- [WHAT IS NEEDED]
Provide the count of lines below where "play" occurs, with no other output.

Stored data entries
= = = = =

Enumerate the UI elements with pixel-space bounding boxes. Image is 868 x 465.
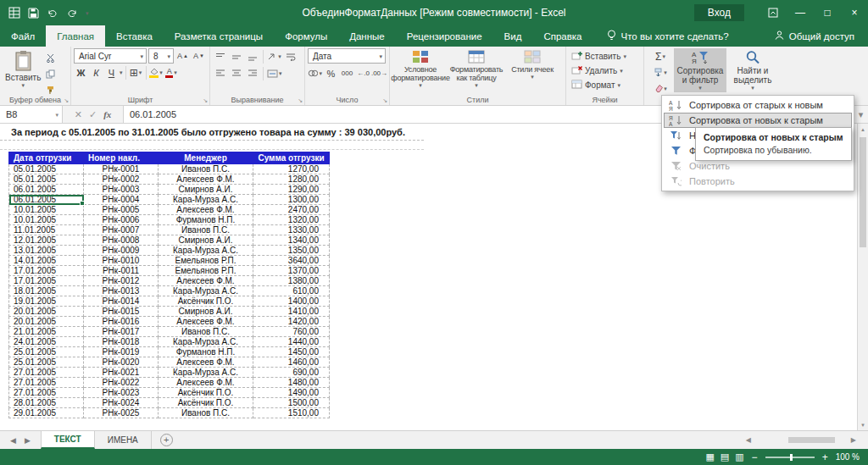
- cell[interactable]: РНк-0024: [84, 398, 159, 408]
- cell[interactable]: РНк-0005: [84, 205, 159, 215]
- cell[interactable]: 3640,00: [253, 256, 330, 266]
- underline-caret[interactable]: ▾: [120, 69, 123, 75]
- cell[interactable]: 1420,00: [253, 317, 330, 327]
- format-as-table-button[interactable]: Форматировать как таблицу ▾: [448, 48, 504, 90]
- cell[interactable]: РНк-0014: [84, 296, 159, 307]
- cell[interactable]: Кара-Мурза А.С.: [159, 286, 253, 296]
- cell[interactable]: Смирнов А.И.: [159, 307, 253, 317]
- cell[interactable]: Смирнов А.И.: [159, 185, 253, 195]
- column-header[interactable]: Сумма отгрузки: [253, 152, 330, 164]
- cell[interactable]: 05.01.2005: [9, 174, 84, 185]
- percent-style-button[interactable]: %: [324, 66, 338, 80]
- tab-главная[interactable]: Главная: [46, 25, 105, 47]
- cell[interactable]: 1410,00: [253, 307, 330, 317]
- cell[interactable]: 1270,00: [253, 164, 330, 174]
- qat-customize-icon[interactable]: ▾: [86, 10, 89, 16]
- shrink-font-icon[interactable]: А▼: [192, 49, 206, 64]
- vertical-scroll-thumb[interactable]: [860, 137, 866, 247]
- sort-filter-button[interactable]: АЯ Сортировка и фильтр ▾: [674, 48, 726, 92]
- horizontal-scrollbar[interactable]: ◀ ▶: [746, 431, 868, 449]
- cell[interactable]: 20.01.2005: [9, 307, 84, 317]
- empty-row[interactable]: [0, 141, 424, 150]
- merge-center-icon[interactable]: ▾: [267, 66, 282, 80]
- cell[interactable]: 18.01.2005: [9, 286, 84, 296]
- cell[interactable]: 06.01.2005: [9, 185, 84, 195]
- delete-cells-button[interactable]: Удалить▾: [569, 64, 629, 77]
- column-header[interactable]: Номер накл.: [84, 152, 159, 164]
- cell[interactable]: Иванов П.С.: [159, 327, 253, 337]
- cell[interactable]: РНк-0016: [84, 317, 159, 327]
- cell[interactable]: РНк-0012: [84, 276, 159, 286]
- zoom-out-icon[interactable]: −: [752, 452, 758, 462]
- cell[interactable]: 10.01.2005: [9, 215, 84, 225]
- cell[interactable]: Кара-Мурза А.С.: [159, 337, 253, 347]
- cell[interactable]: 10.01.2005: [9, 205, 84, 215]
- font-color-icon[interactable]: А▾: [164, 65, 179, 80]
- tab-формулы[interactable]: Формулы: [274, 25, 338, 47]
- cell[interactable]: 2470,00: [253, 205, 330, 215]
- menu-item-sort-asc[interactable]: АЯСортировка от старых к новым: [664, 97, 852, 113]
- cell[interactable]: РНк-0004: [84, 195, 159, 205]
- cell[interactable]: Емельянов Р.П.: [159, 266, 253, 276]
- conditional-formatting-button[interactable]: Условное форматирование ▾: [392, 48, 448, 90]
- italic-button[interactable]: К: [89, 65, 103, 80]
- cell[interactable]: 1340,00: [253, 235, 330, 246]
- cell[interactable]: 17.01.2005: [9, 266, 84, 276]
- bold-button[interactable]: Ж: [74, 65, 88, 80]
- cell[interactable]: 13.01.2005: [9, 246, 84, 256]
- cell[interactable]: РНк-0015: [84, 307, 159, 317]
- cell[interactable]: 1320,00: [253, 215, 330, 225]
- tab-рецензирование[interactable]: Рецензирование: [396, 25, 493, 47]
- tab-файл[interactable]: Файл: [0, 25, 46, 47]
- name-box[interactable]: B8 ▾: [0, 106, 63, 123]
- cell[interactable]: 1380,00: [253, 276, 330, 286]
- cell[interactable]: Кара-Мурза А.С.: [159, 246, 253, 256]
- cell[interactable]: 12.01.2005: [9, 235, 84, 246]
- align-middle-icon[interactable]: [229, 49, 243, 64]
- cell[interactable]: 11.01.2005: [9, 225, 84, 235]
- cell[interactable]: Кара-Мурза А.С.: [159, 368, 253, 378]
- cell[interactable]: 1440,00: [253, 337, 330, 347]
- cell[interactable]: Иванов П.С.: [159, 225, 253, 235]
- cell[interactable]: РНк-0022: [84, 378, 159, 388]
- cell[interactable]: РНк-0010: [84, 256, 159, 266]
- scroll-down-icon[interactable]: ▼: [858, 419, 868, 430]
- cell[interactable]: РНк-0006: [84, 215, 159, 225]
- cell[interactable]: РНк-0023: [84, 388, 159, 398]
- insert-function-icon[interactable]: fx: [103, 109, 111, 119]
- cell[interactable]: Фурманов Н.П.: [159, 347, 253, 357]
- zoom-in-icon[interactable]: +: [822, 452, 828, 462]
- cell[interactable]: Смирнов А.И.: [159, 235, 253, 246]
- cell[interactable]: РНк-0021: [84, 368, 159, 378]
- orientation-icon[interactable]: ▾: [267, 49, 281, 64]
- cell[interactable]: Аксёнчик П.О.: [159, 398, 253, 408]
- cell[interactable]: 21.01.2005: [9, 327, 84, 337]
- scroll-right-icon[interactable]: ▶: [851, 436, 856, 444]
- confirm-entry-icon[interactable]: ✓: [89, 109, 97, 120]
- horizontal-scroll-thumb[interactable]: [788, 437, 835, 443]
- cell[interactable]: 1450,00: [253, 347, 330, 357]
- cell[interactable]: 1480,00: [253, 378, 330, 388]
- cut-icon[interactable]: [43, 51, 58, 65]
- cell[interactable]: РНк-0020: [84, 357, 159, 368]
- fill-icon[interactable]: ▾: [647, 65, 674, 80]
- dialog-launcher-icon[interactable]: ↘: [298, 97, 303, 104]
- cell[interactable]: 05.01.2005: [9, 164, 84, 174]
- share-button[interactable]: Общий доступ: [775, 25, 868, 47]
- align-left-icon[interactable]: [213, 66, 227, 80]
- name-box-caret[interactable]: ▾: [55, 112, 58, 118]
- fill-color-icon[interactable]: ▾: [149, 65, 164, 80]
- cell-styles-button[interactable]: Стили ячеек ▾: [504, 48, 560, 81]
- cell[interactable]: 27.01.2005: [9, 378, 84, 388]
- accounting-format-icon[interactable]: ▾: [308, 66, 322, 80]
- cell[interactable]: РНк-0013: [84, 286, 159, 296]
- cell[interactable]: Аксёнчик П.О.: [159, 388, 253, 398]
- zoom-level[interactable]: 100 %: [836, 452, 860, 462]
- cell[interactable]: РНк-0001: [84, 164, 159, 174]
- cell[interactable]: Иванов П.С.: [159, 164, 253, 174]
- tab-вид[interactable]: Вид: [493, 25, 533, 47]
- dialog-launcher-icon[interactable]: ↘: [382, 97, 387, 104]
- increase-decimal-icon[interactable]: ←.0: [356, 66, 370, 80]
- cell[interactable]: 29.01.2005: [9, 408, 84, 418]
- paste-button[interactable]: Вставить ▾: [3, 48, 43, 90]
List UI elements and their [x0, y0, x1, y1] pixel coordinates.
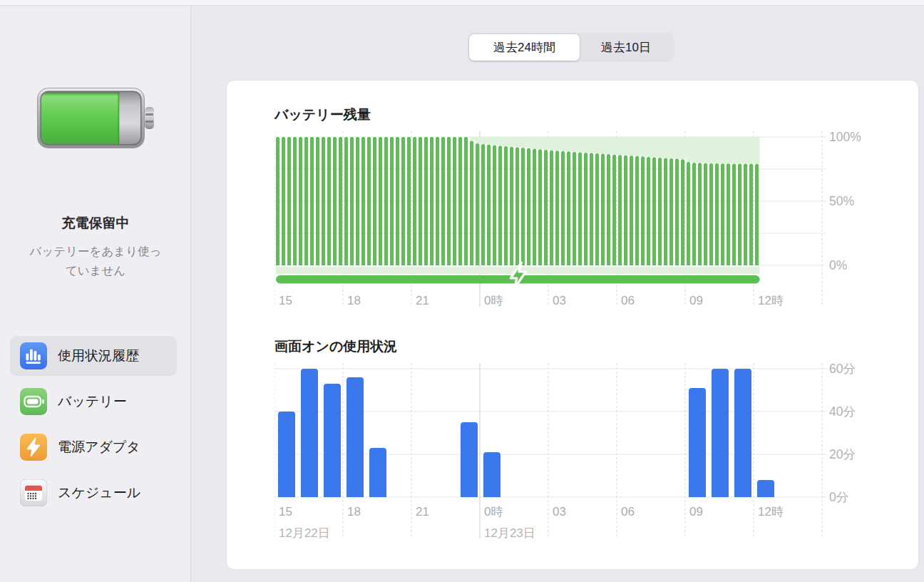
svg-text:18: 18	[347, 505, 361, 519]
battery-level-bar	[630, 155, 633, 268]
battery-level-bar	[607, 154, 610, 268]
battery-level-bar	[481, 144, 485, 268]
battery-level-bar	[424, 137, 428, 268]
screen-usage-bar	[301, 369, 318, 501]
x-axis-labels: 1518210時03060912時	[279, 294, 784, 307]
battery-level-bar	[658, 158, 662, 268]
battery-level-bar	[727, 163, 730, 268]
usage-history-icon	[20, 342, 47, 369]
screen-usage-bars	[278, 369, 774, 501]
battery-level-bar	[521, 148, 525, 268]
battery-level-bar	[555, 150, 559, 268]
window-toolbar-edge	[0, 0, 924, 6]
battery-level-bar	[441, 137, 445, 268]
screen-usage-bar	[278, 412, 295, 501]
battery-level-bar	[533, 149, 536, 268]
svg-text:50%: 50%	[829, 194, 854, 208]
battery-level-bar	[573, 152, 576, 268]
battery-status-icon	[37, 88, 155, 149]
battery-level-bar	[732, 163, 736, 268]
svg-text:12時: 12時	[758, 294, 784, 307]
battery-level-chart-title: バッテリー残量	[274, 106, 371, 124]
sidebar-item-power-adapter[interactable]: 電源アダプタ	[10, 427, 177, 467]
battery-level-bar	[322, 137, 325, 268]
battery-level-bar	[458, 137, 462, 268]
battery-level-bar	[276, 137, 279, 268]
battery-level-bar	[590, 153, 593, 269]
screen-usage-bar	[689, 388, 706, 501]
battery-level-bar	[527, 148, 530, 268]
battery-level-bar	[287, 137, 291, 268]
svg-text:12時: 12時	[758, 505, 784, 519]
sidebar-item-usage-history[interactable]: 使用状況履歴	[10, 336, 177, 376]
sidebar-item-battery[interactable]: バッテリー	[10, 382, 177, 422]
battery-level-bar	[350, 137, 354, 268]
power-adapter-icon	[20, 434, 47, 461]
svg-text:06: 06	[621, 294, 635, 307]
battery-level-bar	[624, 155, 627, 268]
svg-text:21: 21	[416, 294, 429, 307]
date-labels: 12月22日12月23日	[279, 526, 535, 540]
battery-level-bar	[544, 150, 548, 268]
battery-level-bar	[578, 152, 582, 268]
battery-level-bar	[498, 146, 502, 268]
battery-level-bar	[612, 155, 616, 268]
screen-usage-bar	[483, 452, 500, 501]
battery-level-bar	[698, 163, 702, 268]
tab-past-10-days[interactable]: 過去10日	[580, 34, 672, 61]
battery-level-bar	[390, 137, 394, 268]
battery-level-bar	[419, 137, 422, 268]
svg-text:0%: 0%	[829, 258, 847, 272]
battery-level-bar	[361, 137, 365, 268]
battery-level-bar	[669, 158, 673, 268]
svg-text:06: 06	[621, 505, 635, 519]
battery-level-chart: 100%50%0%1518210時03060912時	[274, 128, 866, 308]
svg-text:09: 09	[689, 294, 703, 307]
svg-text:15: 15	[279, 294, 292, 307]
battery-level-bar	[344, 137, 348, 268]
battery-level-bar	[538, 149, 542, 268]
svg-text:15: 15	[279, 505, 292, 519]
battery-level-bar	[641, 156, 645, 268]
svg-text:0時: 0時	[484, 294, 503, 307]
y-axis-labels: 100%50%0%	[829, 130, 861, 272]
battery-level-bar	[595, 153, 599, 268]
x-axis-labels: 1518210時03060912時	[279, 505, 784, 519]
svg-text:21: 21	[416, 505, 429, 519]
battery-status-subtitle: バッテリーをあまり使っ ていません	[0, 242, 191, 280]
battery-level-bar	[407, 137, 411, 268]
battery-level-bar	[687, 162, 690, 268]
tab-past-24-hours[interactable]: 過去24時間	[469, 34, 580, 61]
battery-level-bar	[647, 157, 650, 268]
battery-level-bar	[704, 163, 707, 268]
battery-level-bar	[692, 163, 696, 268]
screen-usage-bar	[757, 480, 774, 501]
sidebar-item-schedule[interactable]: スケジュール	[10, 473, 177, 513]
battery-level-bar	[310, 137, 314, 268]
battery-level-bar	[436, 137, 439, 268]
svg-text:18: 18	[347, 294, 361, 307]
battery-level-bar	[709, 163, 713, 268]
time-range-segmented-control: 過去24時間 過去10日	[468, 33, 674, 62]
svg-text:03: 03	[553, 505, 566, 519]
battery-level-bar	[339, 137, 342, 268]
battery-level-bar	[515, 147, 519, 268]
battery-level-bar	[476, 143, 479, 268]
screen-usage-bar	[734, 369, 751, 501]
battery-level-bar	[618, 155, 622, 268]
battery-level-bar	[396, 137, 399, 268]
sidebar-item-label: バッテリー	[58, 392, 127, 411]
battery-level-bar	[510, 147, 513, 268]
battery-level-bar	[715, 163, 719, 268]
screen-usage-bar	[369, 448, 386, 501]
y-axis-labels: 60分40分20分0分	[829, 362, 856, 504]
svg-text:60分: 60分	[829, 362, 856, 376]
svg-text:03: 03	[553, 294, 566, 307]
battery-level-bar	[316, 137, 319, 268]
battery-level-bar	[430, 137, 433, 268]
battery-level-bar	[470, 141, 473, 268]
battery-level-bar	[384, 137, 388, 268]
battery-level-bar	[504, 146, 508, 268]
battery-level-bar	[453, 137, 456, 268]
svg-text:20分: 20分	[829, 447, 856, 461]
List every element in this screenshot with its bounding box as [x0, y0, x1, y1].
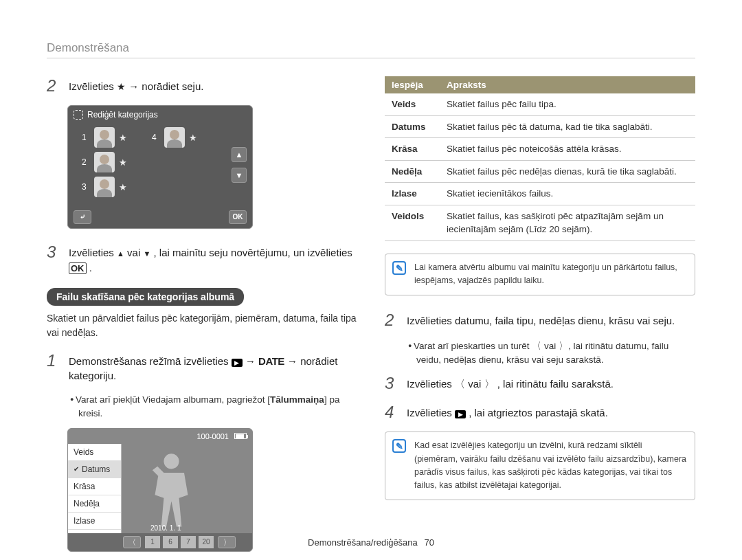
step-3: 3 Izvēlieties 〈 vai 〉 , lai ritinātu fai…	[385, 374, 695, 393]
cell-key: Datums	[385, 115, 440, 138]
category-menu: Veids ✔Datums Krāsa Nedēļa Izlase Veidol…	[68, 444, 122, 533]
face-thumb	[94, 152, 115, 172]
t: , lai ritinātu failu sarakstā.	[497, 378, 614, 390]
star-icon: ★	[117, 81, 126, 92]
cell-key: Nedēļa	[385, 160, 440, 183]
chevron-right-icon: 〉	[559, 341, 568, 351]
ok-icon: OK	[69, 262, 87, 274]
cell-val: Skatiet failus pēc tā datuma, kad tie ti…	[440, 115, 695, 138]
t: Demonstrēšanas režīmā izvēlieties	[69, 355, 232, 367]
row-num: 3	[82, 182, 91, 192]
face-row: 2 ★	[82, 151, 199, 173]
back-button[interactable]: ⤶	[74, 210, 91, 224]
t: Varat arī pieskarties un turēt	[414, 341, 532, 351]
step-text: Izvēlieties datumu, faila tipu, nedēļas …	[407, 311, 695, 328]
note-box: ✎ Lai kamera atvērtu albumu vai mainītu …	[385, 254, 695, 295]
t: .	[89, 262, 92, 273]
columns: 2 Izvēlieties ★ → norādiet seju. Rediģēt…	[47, 76, 695, 552]
t: Varat arī piekļūt Viedajam albumam, pagr…	[76, 394, 270, 405]
note-icon: ✎	[392, 439, 406, 453]
ok-button[interactable]: OK	[229, 210, 247, 224]
step-number: 1	[47, 351, 63, 370]
bottom-bar: ⤶ OK	[74, 210, 247, 224]
bullet: Varat arī pieskarties un turēt 〈 vai 〉, …	[408, 339, 695, 368]
th-description: Apraksts	[440, 76, 695, 93]
chevron-left-icon: 〈	[532, 341, 541, 351]
note-text: Kad esat izvēlējies kategoriju un izvēln…	[414, 440, 686, 490]
menu-item-week[interactable]: Nedēļa	[68, 495, 121, 513]
up-button[interactable]: ▲	[232, 147, 247, 162]
paragraph: Skatiet un pārvaldiet failus pēc kategor…	[47, 311, 357, 340]
table-row: VeidolsSkatiet failus, kas sašķiroti pēc…	[385, 205, 695, 240]
cell-val: Skatiet iecienītākos failus.	[440, 183, 695, 205]
row-num: 1	[82, 133, 91, 142]
note-icon: ✎	[392, 261, 406, 275]
star-icon: ★	[188, 133, 199, 143]
up-down-nav: ▲ ▼	[232, 147, 247, 188]
step-text: Izvēlieties ▶ , lai atgrieztos parastajā…	[407, 403, 695, 421]
cell-val: Skatiet failus pēc nedēļas dienas, kurā …	[440, 160, 695, 183]
cell-key: Krāsa	[385, 138, 440, 161]
down-button[interactable]: ▼	[232, 168, 247, 183]
step-text: Izvēlieties 〈 vai 〉 , lai ritinātu failu…	[407, 374, 695, 392]
t: Izvēlieties	[69, 247, 117, 258]
footer-text: Demonstrēšana/rediģēšana	[308, 537, 418, 548]
cell-key: Veids	[385, 93, 440, 115]
step-number: 2	[47, 76, 63, 96]
date-label: 2010. 1. 1	[150, 524, 181, 532]
step-number: 3	[385, 374, 401, 393]
chevron-down-icon: ▼	[143, 249, 150, 258]
options-table: Iespēja Apraksts VeidsSkatiet failus pēc…	[385, 76, 695, 241]
step-number: 4	[385, 403, 401, 422]
check-icon: ✔	[74, 465, 79, 473]
step-2: 2 Izvēlieties datumu, faila tipu, nedēļa…	[385, 311, 695, 330]
page-header: Demonstrēšana	[47, 41, 695, 58]
label: Datums	[82, 464, 110, 474]
step-2: 2 Izvēlieties ★ → norādiet seju.	[47, 76, 357, 96]
menu-item-type[interactable]: Veids	[68, 444, 121, 461]
play-box-icon: ▶	[232, 359, 243, 367]
table-header-row: Iespēja Apraksts	[385, 76, 695, 93]
step-3: 3 Izvēlieties ▲ vai ▼ , lai mainītu seju…	[47, 243, 357, 276]
label: Nedēļa	[74, 499, 100, 508]
t: → norādiet seju.	[128, 80, 203, 92]
menu-item-date[interactable]: ✔Datums	[68, 461, 121, 478]
t: →	[245, 355, 258, 367]
status-bar: 100-0001	[197, 432, 247, 440]
menu-item-favorites[interactable]: Izlase	[68, 513, 121, 530]
play-box-icon: ▶	[455, 410, 466, 418]
page-number: 70	[424, 537, 434, 548]
cell-key: Veidols	[385, 205, 440, 240]
screenshot-album: 100-0001 Veids ✔Datums Krāsa Nedēļa Izla…	[67, 428, 253, 552]
t: , lai atgrieztos parastajā skatā.	[469, 407, 608, 418]
screenshot-title: Rediģēt kategorijas	[74, 110, 158, 120]
face-thumb	[94, 177, 115, 197]
t: vai	[541, 341, 559, 351]
step-text: Izvēlieties ▲ vai ▼ , lai mainītu seju n…	[69, 243, 357, 276]
date-icon: DATE	[258, 355, 284, 367]
table-row: IzlaseSkatiet iecienītākos failus.	[385, 183, 695, 205]
note-text: Lai kamera atvērtu albumu vai mainītu ka…	[414, 262, 677, 285]
battery-icon	[234, 433, 247, 439]
th-option: Iespēja	[385, 76, 440, 93]
face-row: 3 ★	[82, 176, 199, 198]
t: , lai mainītu seju novērtējumu, un izvēl…	[154, 247, 352, 258]
step-text: Demonstrēšanas režīmā izvēlieties ▶ → DA…	[69, 351, 357, 384]
cell-val: Skatiet failus pēc noteicošās attēla krā…	[440, 138, 695, 161]
t: Izvēlieties	[407, 407, 455, 418]
label: Krāsa	[74, 482, 95, 491]
face-grid: 1 ★ 4 ★ 2 ★ 3 ★	[82, 126, 199, 201]
face-thumb	[94, 127, 115, 148]
screenshot-edit-categories: Rediģēt kategorijas 1 ★ 4 ★ 2 ★	[67, 105, 253, 229]
face-thumb	[164, 127, 185, 148]
label: Veids	[74, 447, 93, 457]
chevron-up-icon: ▲	[117, 249, 124, 258]
table-row: KrāsaSkatiet failus pēc noteicošās attēl…	[385, 138, 695, 161]
row-num: 2	[82, 157, 91, 167]
title-text: Rediģēt kategorijas	[87, 110, 158, 120]
label: Izlase	[74, 516, 95, 526]
body: Veids ✔Datums Krāsa Nedēļa Izlase Veidol…	[68, 444, 252, 533]
bold: Tālummaiņa	[270, 394, 324, 405]
menu-item-color[interactable]: Krāsa	[68, 478, 121, 495]
person-silhouette-icon	[139, 447, 204, 530]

= = = = =

- [SOLUTION BELOW]
2